Principles underlying alternative therapies
There is a common underlying thread running through all traditional practices- they seek to maintain the balance between an individual’s physical, emotional, mental and spiritual states. Thus, the basic philosophy behind alternative medicine differs significantly from that of conventional treatment techniques. While modern medicine seeks to target the source of the problem and remove the manifest physical symptoms, alternative medicine targets the cause of the illness itself. It sees the body as part of a unified network of the mind, soul and the natural world. Traditional Chinese therapy, for example, views the body as a part of the energy, or chi. Any deficiency in the physical body is hence treated keeping all these factors in mind. The aim is to return the body back to its natural state within this network. Moreover, treatment is individualized. Homeopathy, for example, works to fortify the built-in healing mechanisms in the body.

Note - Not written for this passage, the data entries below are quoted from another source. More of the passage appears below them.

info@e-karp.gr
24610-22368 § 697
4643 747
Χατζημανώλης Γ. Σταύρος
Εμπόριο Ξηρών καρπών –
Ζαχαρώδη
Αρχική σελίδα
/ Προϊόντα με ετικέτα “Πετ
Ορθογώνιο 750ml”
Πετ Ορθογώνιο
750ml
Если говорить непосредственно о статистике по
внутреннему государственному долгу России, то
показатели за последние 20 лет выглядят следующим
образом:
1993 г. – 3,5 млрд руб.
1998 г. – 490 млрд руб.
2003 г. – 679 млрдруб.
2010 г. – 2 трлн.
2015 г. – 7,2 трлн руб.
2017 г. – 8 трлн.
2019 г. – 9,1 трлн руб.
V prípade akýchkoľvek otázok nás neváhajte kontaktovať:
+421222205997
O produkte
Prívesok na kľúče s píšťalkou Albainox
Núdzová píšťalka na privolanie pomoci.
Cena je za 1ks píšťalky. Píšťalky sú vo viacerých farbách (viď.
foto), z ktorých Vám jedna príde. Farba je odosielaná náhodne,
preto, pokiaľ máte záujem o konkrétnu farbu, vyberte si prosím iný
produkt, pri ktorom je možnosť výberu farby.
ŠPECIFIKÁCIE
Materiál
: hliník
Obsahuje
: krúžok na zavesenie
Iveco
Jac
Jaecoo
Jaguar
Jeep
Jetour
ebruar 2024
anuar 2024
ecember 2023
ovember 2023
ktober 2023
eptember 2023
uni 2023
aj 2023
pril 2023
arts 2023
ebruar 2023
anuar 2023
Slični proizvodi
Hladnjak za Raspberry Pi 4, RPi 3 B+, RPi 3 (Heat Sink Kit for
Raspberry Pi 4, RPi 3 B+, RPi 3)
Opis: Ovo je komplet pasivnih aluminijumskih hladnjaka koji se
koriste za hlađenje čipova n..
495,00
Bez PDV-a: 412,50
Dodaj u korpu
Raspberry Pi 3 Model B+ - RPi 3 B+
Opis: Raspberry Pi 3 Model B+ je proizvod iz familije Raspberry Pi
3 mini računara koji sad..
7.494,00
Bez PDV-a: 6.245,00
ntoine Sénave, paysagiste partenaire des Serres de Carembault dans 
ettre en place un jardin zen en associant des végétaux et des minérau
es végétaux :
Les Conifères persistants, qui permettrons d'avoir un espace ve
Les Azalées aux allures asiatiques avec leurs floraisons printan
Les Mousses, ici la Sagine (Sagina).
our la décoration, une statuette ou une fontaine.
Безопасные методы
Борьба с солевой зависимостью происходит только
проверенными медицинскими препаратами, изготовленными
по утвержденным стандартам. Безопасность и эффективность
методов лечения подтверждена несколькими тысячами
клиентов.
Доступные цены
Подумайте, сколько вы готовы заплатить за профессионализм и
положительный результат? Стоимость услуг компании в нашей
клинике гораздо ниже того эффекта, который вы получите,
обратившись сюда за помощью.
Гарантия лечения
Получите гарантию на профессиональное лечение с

Alternative therapies today
It is indeed paradoxical that a range of treatments which were the only available forms of healing (and remain so for many even today) for most of human history are today categorized as alternative or complementary. Here as nowhere else can one see the disparity between tradition and modern science, and between the philosophies of the eastern and western worlds. Modern medicine places emphasis on demonstrable proof. Because alternative practices are difficult to test in a laboratory for efficacy, they are viewed with skepticism by doctors practicing conventional medicine.

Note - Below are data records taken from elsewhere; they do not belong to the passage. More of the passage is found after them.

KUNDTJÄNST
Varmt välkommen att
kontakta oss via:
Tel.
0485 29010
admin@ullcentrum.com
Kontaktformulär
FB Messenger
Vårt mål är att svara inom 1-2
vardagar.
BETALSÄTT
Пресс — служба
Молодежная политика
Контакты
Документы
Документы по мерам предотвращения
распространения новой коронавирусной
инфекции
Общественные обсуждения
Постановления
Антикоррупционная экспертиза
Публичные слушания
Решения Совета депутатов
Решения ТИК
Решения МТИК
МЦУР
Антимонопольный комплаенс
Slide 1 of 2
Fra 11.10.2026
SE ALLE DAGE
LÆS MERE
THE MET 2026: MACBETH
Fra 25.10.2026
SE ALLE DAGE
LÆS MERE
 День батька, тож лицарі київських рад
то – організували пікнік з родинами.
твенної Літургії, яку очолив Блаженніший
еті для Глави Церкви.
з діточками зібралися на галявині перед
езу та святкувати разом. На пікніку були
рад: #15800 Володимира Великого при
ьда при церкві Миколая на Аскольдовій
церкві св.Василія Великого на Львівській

The United States and Britain, for example, do not license alternative therapies. There is also no health insurance for patients who wish to opt for them. In contrast, practitioners in most Eastern countries do not need a license to practice. In fact, many countries, including India, offer university-level courses in ayurveda, unani and naturopathy!

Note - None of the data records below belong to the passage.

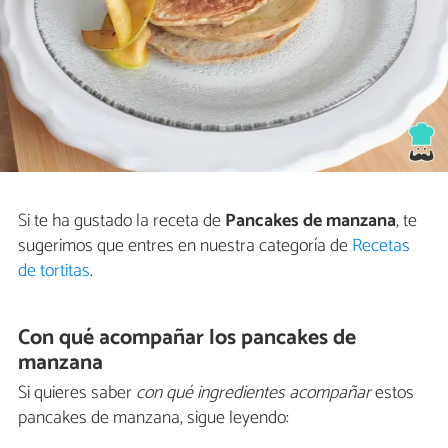
Si te ha gustado la receta de
Pancakes de manzana
, te
sugerimos que entres en nuestra categoría de
Recetas
de tortitas
.
Con qué acompañar los pancakes de
manzana
Si quieres saber
con qué ingredientes acompañar
estos
pancakes de manzana, sigue leyendo: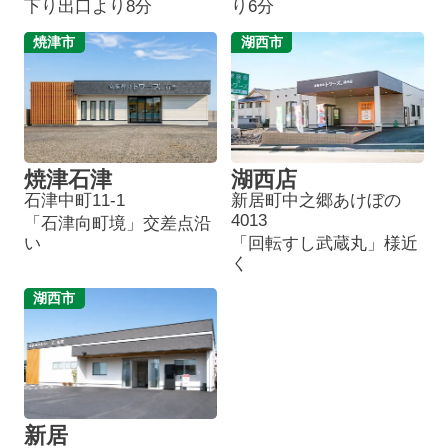
下り出口より8分
り6分
焼津市
湖西市
焼津石津
湖西店
石津中町11-1
新居町中之郷あけぼの
4013
「石津向町境」交差点沿
い
「回転すし武蔵丸」様近
く
湖西市
新居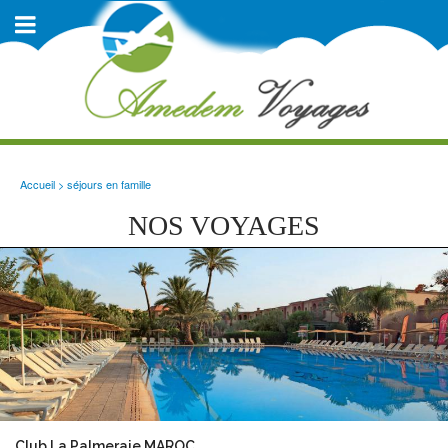
Accueil
>
séjours en famille
NOS VOYAGES
Club La Palmeraie MAROC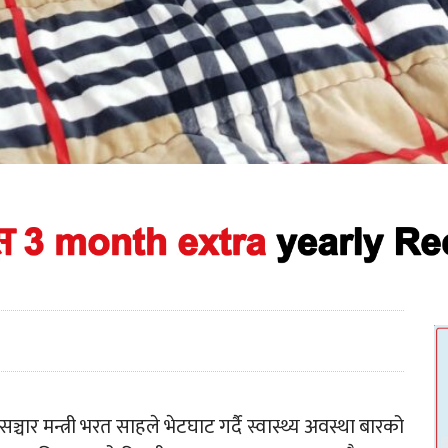
चार मन्त्री भरत साहले भेटघाट गर्दै स्वास्थ्य अवस्था बारको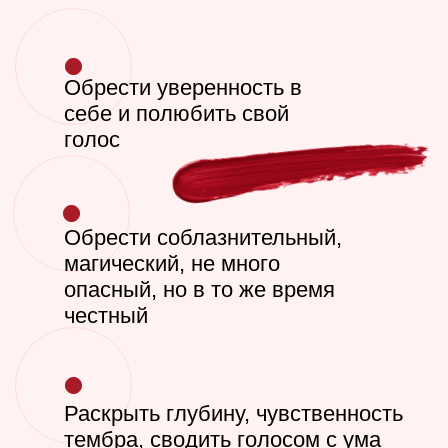
публичным в
более 5 лет;
●
Более 7000
Обрести уверенность в
раскрыли сво
себе и полюбить свой
заявили о се
голос
●
Более 9 ле
корреспонде
программ;
Обрести соблазнительный,
●
7 лет наст
магический, не много
работы;
опасный, но в то же время
●
Образовани
честный
Ельцина, фа
журналистик
●
Приглашенн
Раскрыть глубину, чувственность
крупные онл
тембра, сводить голосом с ума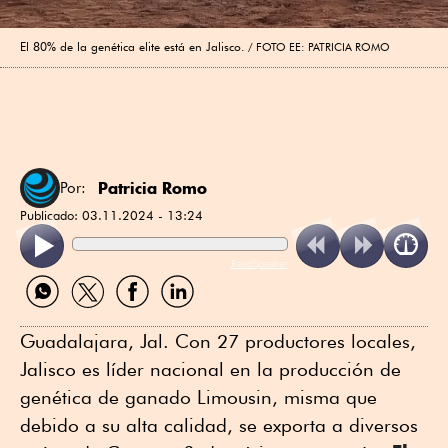
El 80% de la genética elite está en Jalisco.
FOTO EE: PATRICIA ROMO
Patricia Romo
Por:
Publicado:
03.11.2024 - 13:24
ReadSpeaker
Compartir
Compartir
Compartir
Compartir
por
por
por
por
WhatsApp
Twitter
Facebook
Linkedin
Guadalajara, Jal. Con 27 productores locales,
Jalisco es líder nacional en la producción de
genética de ganado Limousin, misma que
debido a su alta calidad, se exporta a diversos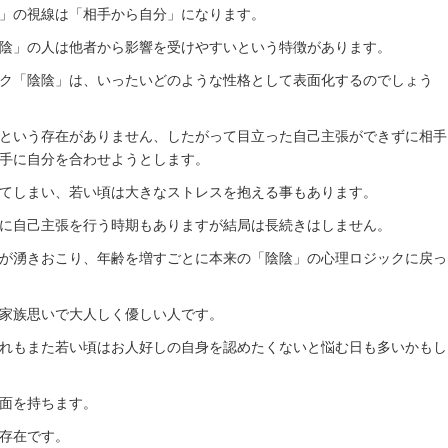
」の視線は「相手から自分」になります。
陰」の人は他者から影響を受けやすいという特徴があります。
ク「陰陰」は、いったいどのような性格として表面化するのでしょう
という存在がありません、したがって目立った自己主張ができずに相手
手に自分を合わせようとします。
てしまい、若い頃は大きなストレスを抱える事もあります。
に自己主張を行う時期もありますが結局は長続きはしません。
が湧きおこり、年齢を増すごとに本来の「陰陰」の心理ロジックに戻っ
家族思いで大人しく優しい人です。
れもまた若い頃はお人好しの自身を認めたくないと悩む日も多いかもし
面を持ちます。
存在です。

In the past decade or so, the scientific establishment has begun taking an increasing interest in alternative treatments. More and more, doctors are including complementary treatments in addition to conventional remedies. For example, a cancer patient is recommended homeopathy, meditation and visualization therapy along with chemotherapy in order to help him emotionally and spiritually, and hence facilitate healing. Equally important, a larger number of patients in the western world are seeking complementary or alternative therapies.
In the end, the use of alternative or complementary medicine remains a matter of faith. In absence of ‘scientific’ proof, history becomes the sole witness to its efficacy. Thousands of years of practice must indeed hold weight in order to have stood the test of time. Till satisfactory evidence is got, then, complementing conventional medicine with one or more alternative remedies seems the best way forward.